- Work required
Take the entries below and print, exactly, the stretch from the line containing "International Film" through the line containing "Pupiales, Colombia", both included.

- Data shown
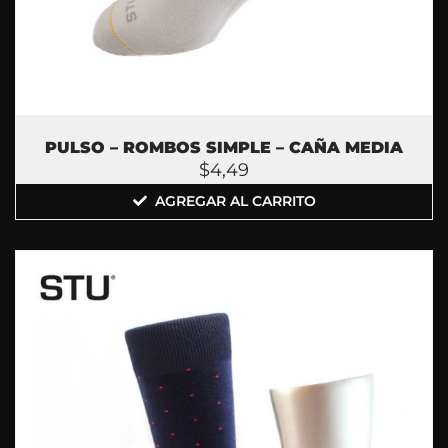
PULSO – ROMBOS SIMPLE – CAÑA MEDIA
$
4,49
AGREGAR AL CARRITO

* * *

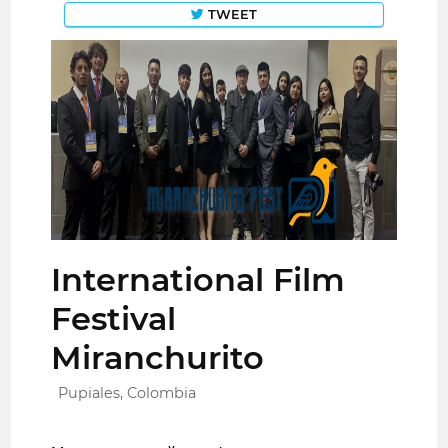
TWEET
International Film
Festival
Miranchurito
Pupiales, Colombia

- Exercise output
International Film
Festival
Miranchurito
Pupiales, Colombia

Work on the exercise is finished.